When times are trying, and you’re on your last nerve. When your checkbook is coughing and wheezing from exhaustion and the Ad for bunging jumping off the Golden Gate Bridge is beginning to look appealing if it gets you out of the house – why turn to God? What is that going to do?

This is not a religious exercise. I am not challenging your beliefs or questioning what faith you look toward when things are down.

I am asking – why the concept of a God? Why look toward a divine entity, sight unquestionably unseen for most of us, and expect it to supply whatever it is you feel you’re personally lacking?

Why do we so often rely on others to provide us with the answers or at least the assurance that life will improve?
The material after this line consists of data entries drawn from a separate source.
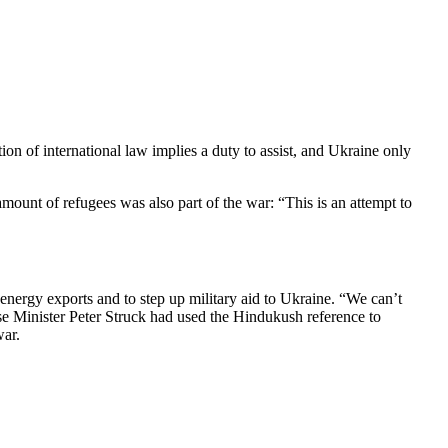
 of inter­na­tional law implies a duty to assist, and Ukraine only
nt of refugees was also part of the war: “This is an attempt to
nergy exports and to step up military aid to Ukraine. “We can’t
se Minister Peter Struck had used the Hindukush reference to
war.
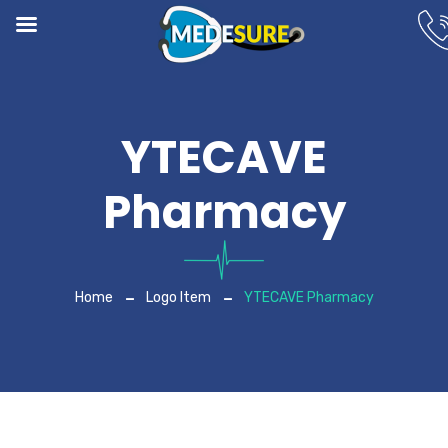
YTECAVE
Pharmacy
Home
Logo Item
YTECAVE Pharmacy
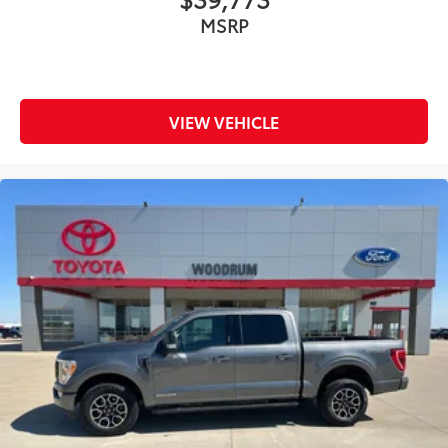
MSRP
VIEW VEHICLE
It is pretty obvious that I have had way too much time to think about such things over the past 8 months. Some of them I have thought about more than once or simply laughed at and felt were ridiculous, but now … now, not so much.

LIFE AS A BLANK CANVASS

How do you view life?

As something you add to every day; a little color here and little texture there, so it brings to mind happier times? Or is it a canvass that somehow gets filled in a little more each day and when you look at it in the morning – when you stand there viewing it for the first time, coffee cup in hand, you get to see what’s in store for you.

I’ve worried myself ragged over this concept for the last 50+ years. If I lead a life where I accept what’s there each morning when I wake up and try not to make too big a fuss, if it doesn’t seem fair or right – do I then have a right to complain?

If I’m not on the front line, hammer and trowel in hand, building the life I want – is there something wrong with me?

DRIFTING THROUGH LIFE

I am a drifter, I admit it. But as a result, I have become an accomplished short-order cook, doer of things on the fly, excellent fixer of people (including myself) and a whiz at coming up with solutions to problems that would make most people weep. But I don’t actively plan the life that I sometimes kvetch about.

And most of the time, I don’t see a problem in this.

Do you?

As a child growing up, I was frequently on my own. They called me a “latch-key kid” back then, meaning I let myself into my own home after school, because my parents were at work. I cooked my own meals. Entertained myself with toys, catch (with myself) or read book after book stuffing my head with characters and bits of information that fueled the raging fires of my imagination.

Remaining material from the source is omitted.